Following with the pattern of our previous posts, in this post, we'll review an additional workflow tool referred to as "Looping" or "Loop Geometry" in Subassembly Composer.

Previously, we've reviewed packet settings, how to create a simple SAC using basic tools, how to create a rounded shoulder using auxiliary points, daylight rounding and switches.

If you want to watch a video tutorial of this post, click here.

What does looping do?
Looping repeats specified links until they reach a Surface Target or until they are repeated a specified number of times. A bench is a good example of this.

Let's jump in! We'll deconstruct a looping subassembly and look at how it's been created.

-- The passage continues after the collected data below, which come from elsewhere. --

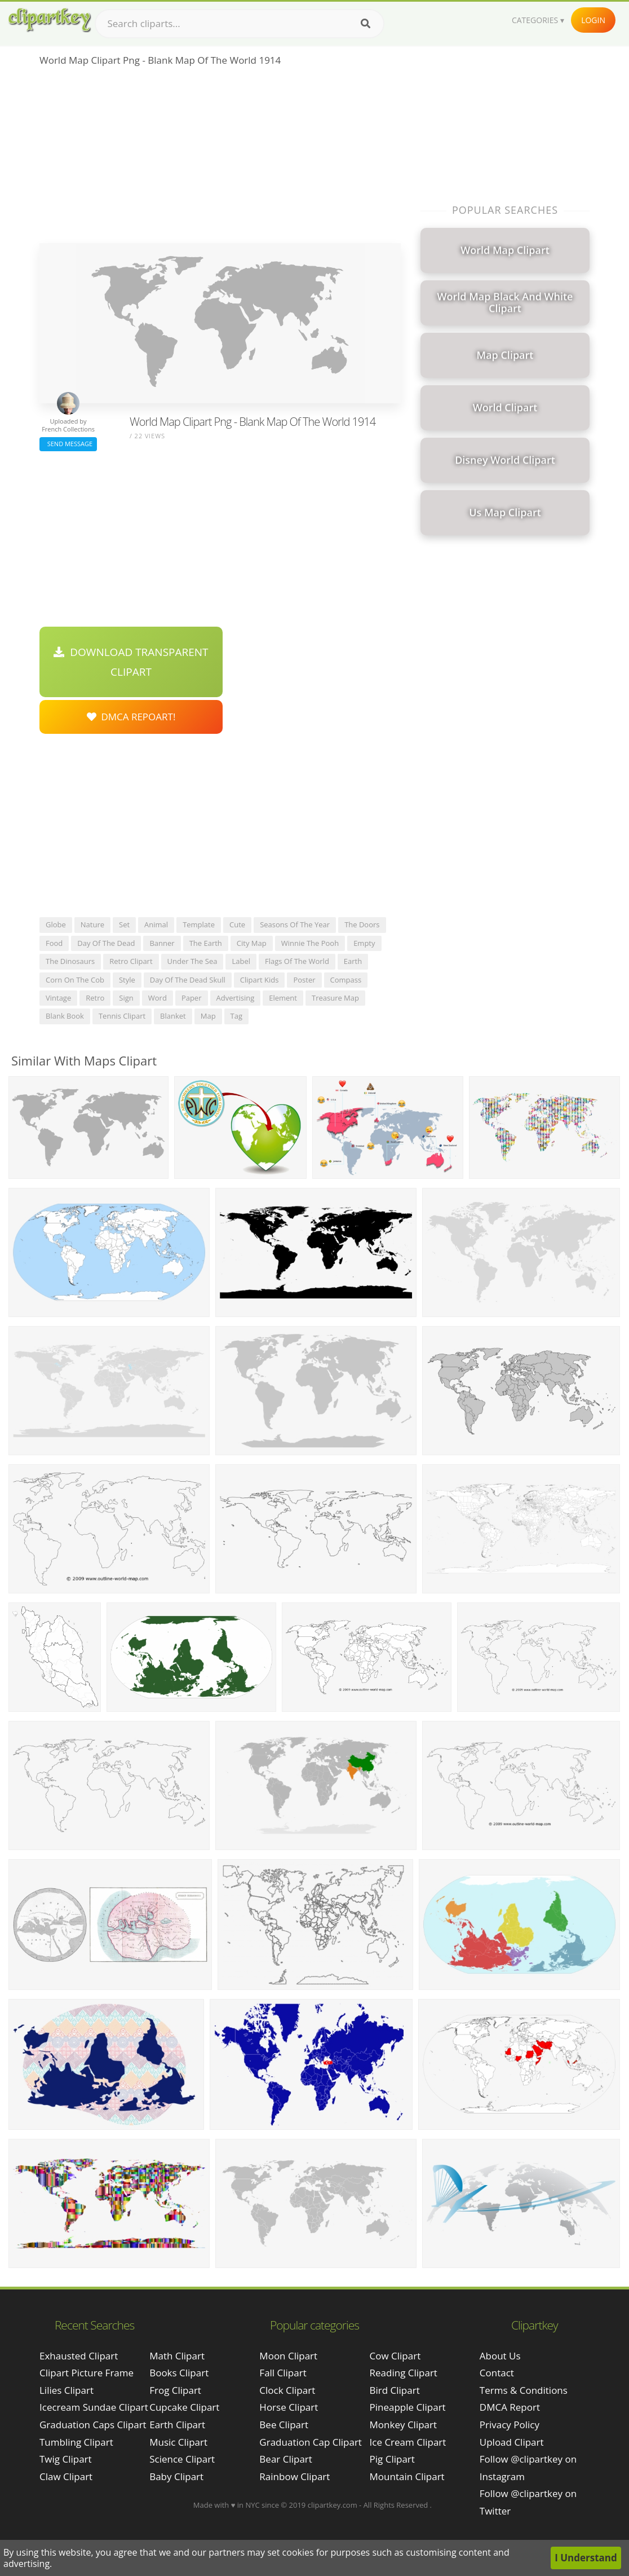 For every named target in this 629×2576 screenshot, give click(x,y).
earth (353, 961)
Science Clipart (182, 2458)
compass (346, 980)
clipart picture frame (86, 2372)
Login (593, 20)
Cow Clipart (395, 2355)
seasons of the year (295, 924)
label (241, 961)
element (283, 998)
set (124, 924)
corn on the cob (75, 980)
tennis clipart (122, 1016)
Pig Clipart (392, 2458)
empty (364, 943)
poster (304, 980)
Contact (497, 2372)
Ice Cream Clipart (408, 2442)
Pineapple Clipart (408, 2407)
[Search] (365, 24)
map (208, 1016)
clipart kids (259, 980)
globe (56, 924)
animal (156, 924)
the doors (361, 924)
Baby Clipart (176, 2476)
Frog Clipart (175, 2390)
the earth (205, 943)
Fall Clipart (282, 2372)
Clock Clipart (287, 2390)
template (199, 924)
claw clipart (65, 2476)
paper (191, 998)
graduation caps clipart (93, 2424)
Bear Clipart (285, 2458)
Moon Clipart (288, 2355)
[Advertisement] (220, 158)
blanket (173, 1016)
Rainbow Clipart (294, 2476)
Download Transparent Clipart (131, 662)
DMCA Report (510, 2407)
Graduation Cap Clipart (310, 2442)
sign (126, 998)
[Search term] (239, 23)
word (157, 998)
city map (252, 943)
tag (236, 1016)
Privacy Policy (509, 2424)
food (54, 943)
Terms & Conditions (524, 2390)
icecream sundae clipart (93, 2407)
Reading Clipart (403, 2372)
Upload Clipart (512, 2442)
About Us (500, 2355)
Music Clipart (178, 2442)
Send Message (68, 443)
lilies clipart (66, 2390)
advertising (235, 998)
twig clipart (65, 2458)
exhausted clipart (78, 2355)
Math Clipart (177, 2355)
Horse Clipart (288, 2407)
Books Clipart (179, 2372)
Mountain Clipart (407, 2476)
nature (92, 924)
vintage (58, 998)
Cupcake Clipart (184, 2407)
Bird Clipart (395, 2390)
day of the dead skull (187, 980)
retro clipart (130, 961)
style (127, 980)
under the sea (192, 961)
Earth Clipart (177, 2424)
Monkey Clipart (403, 2424)
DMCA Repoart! (131, 716)
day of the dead (106, 943)
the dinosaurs (70, 961)
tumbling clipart (76, 2442)
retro (95, 998)
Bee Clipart (283, 2424)
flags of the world (297, 961)
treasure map (335, 998)
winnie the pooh (310, 943)
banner (161, 943)
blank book (65, 1016)
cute (237, 924) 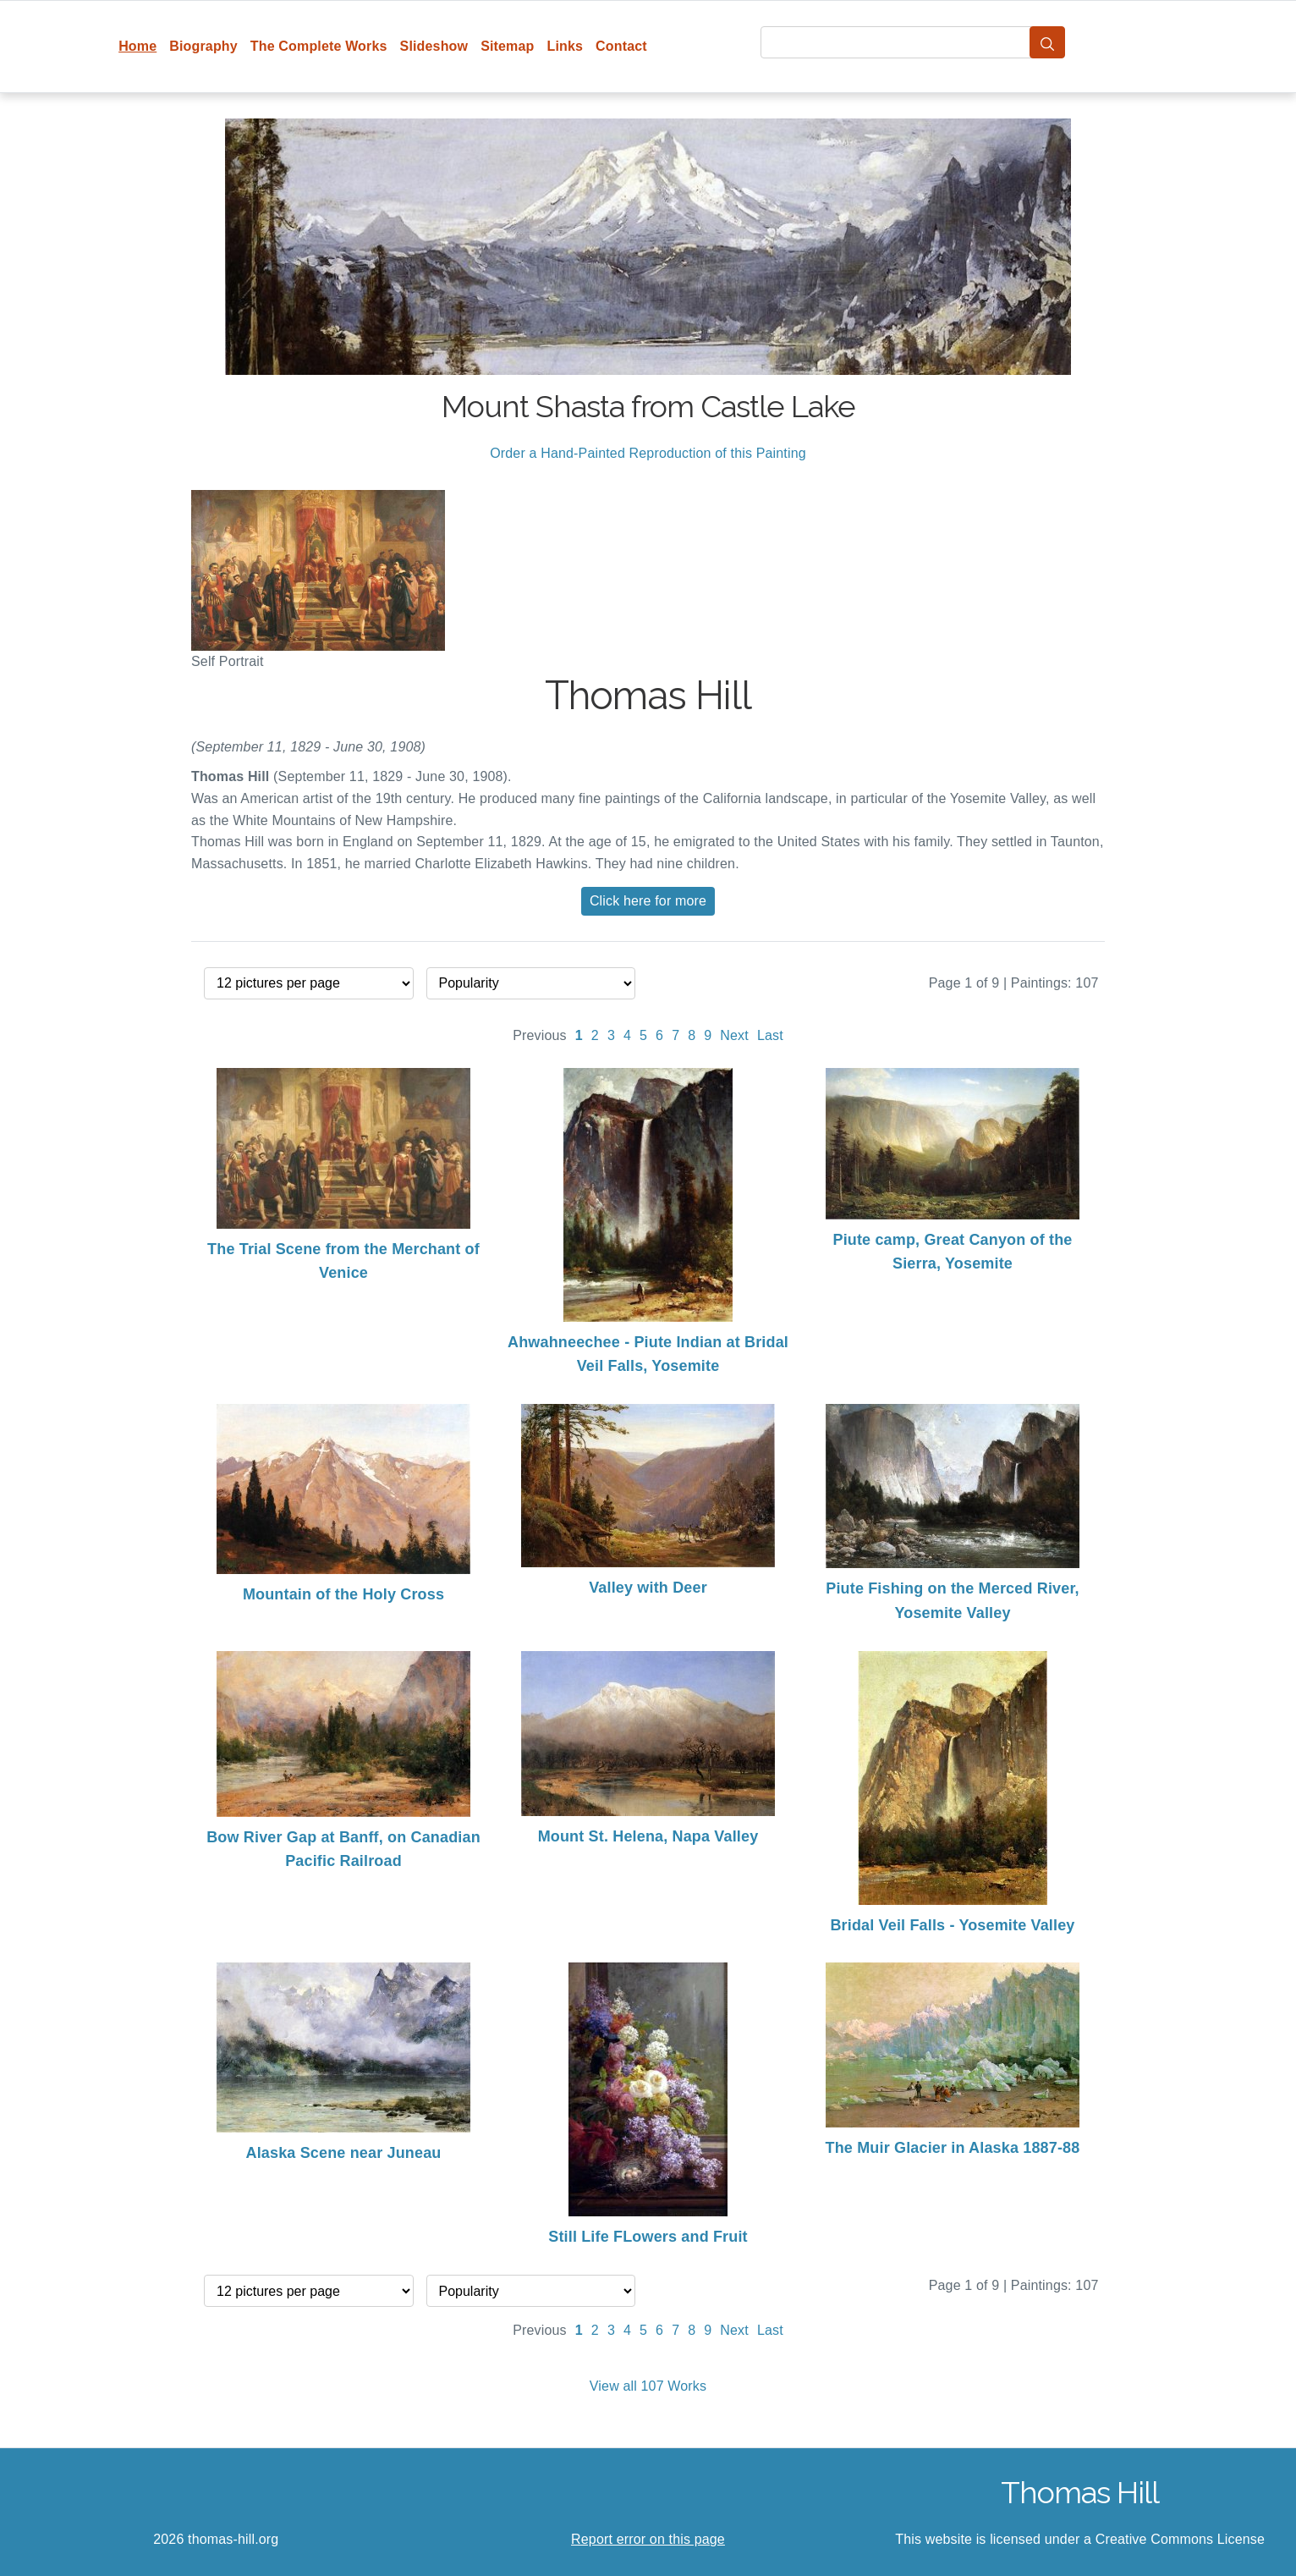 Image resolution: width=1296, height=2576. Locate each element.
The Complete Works (318, 46)
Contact (621, 46)
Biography (203, 46)
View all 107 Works (648, 2386)
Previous (540, 1035)
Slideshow (434, 46)
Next (734, 1035)
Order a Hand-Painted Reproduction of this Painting (648, 453)
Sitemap (507, 46)
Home (137, 46)
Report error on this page (648, 2539)
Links (565, 46)
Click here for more (648, 901)
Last (770, 1035) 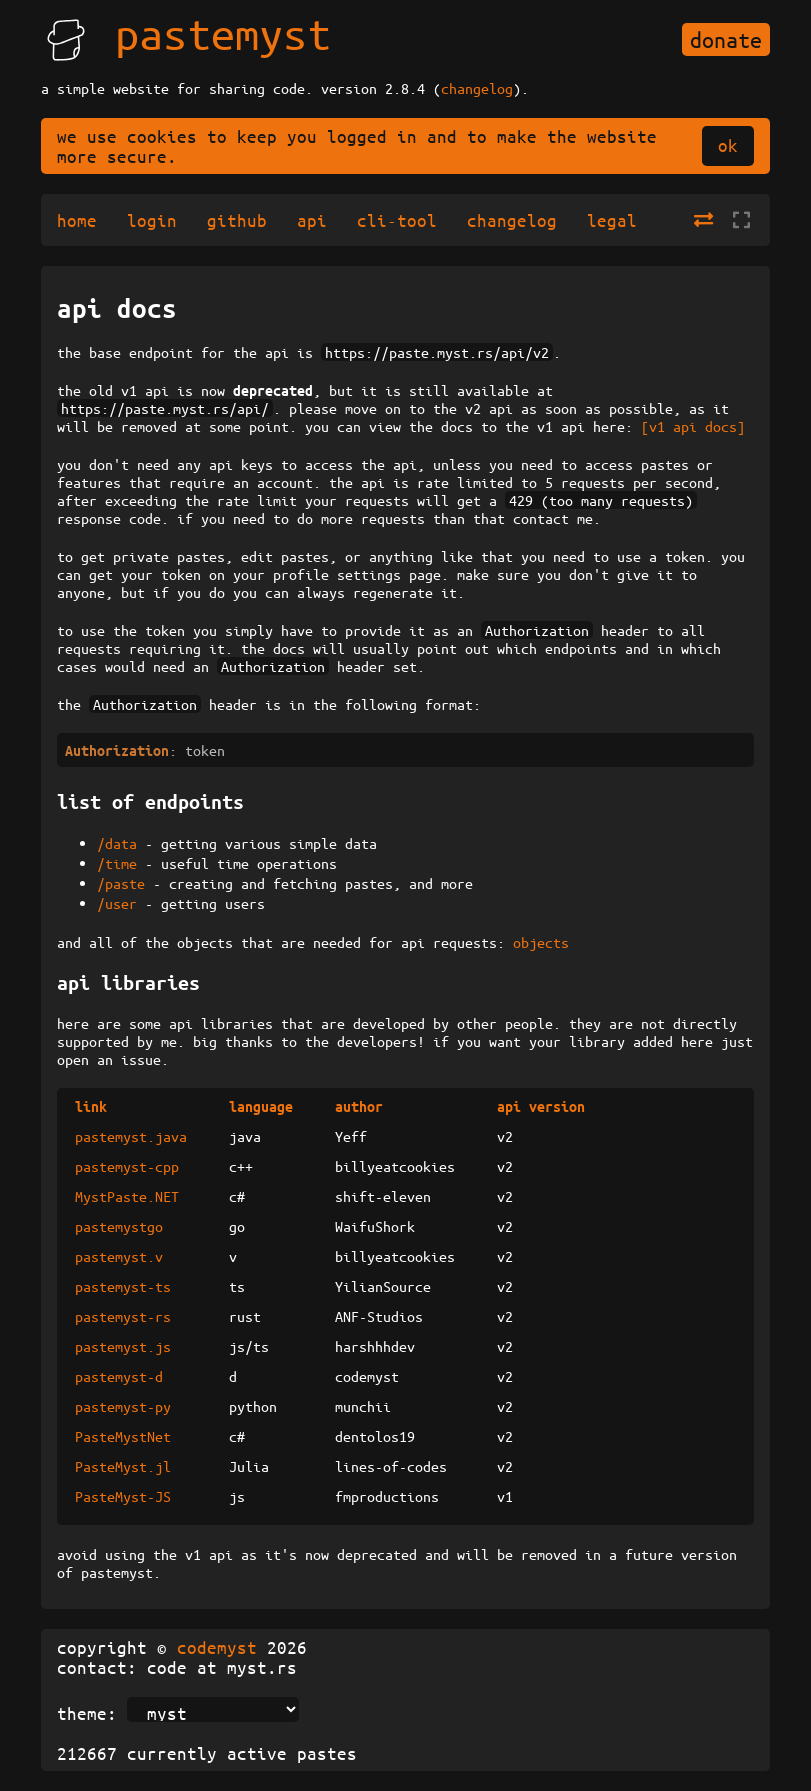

  1. In Subassembly Composer, we have a flowchart with points already in place and a decision being made.
  2. If we take a look at our staring point, we have an origin point and then an auxiliary point underneath it. The auxiliary point (AP1) in this case is the surface.
  3. From that auxiliary point (AP1), there is a decision. It will either Daylight or Bench. We want to focus on the Bench.
    Daylight: Create a slope to surface.
    Bench: It will connect to the next point (P3&L2), then a swale (P4&L3), creates the swale (P5&L4) and then looks for the surface (P5&L4). If it doesn't find the surface, it will repeat. (You don't have to create a swale in this bench, but in this example, we have.)
  4. In this loop, you can see the "Loop Repetition" is set to "10", which means this loop will repeat 10 times unless it reaches the surface before that.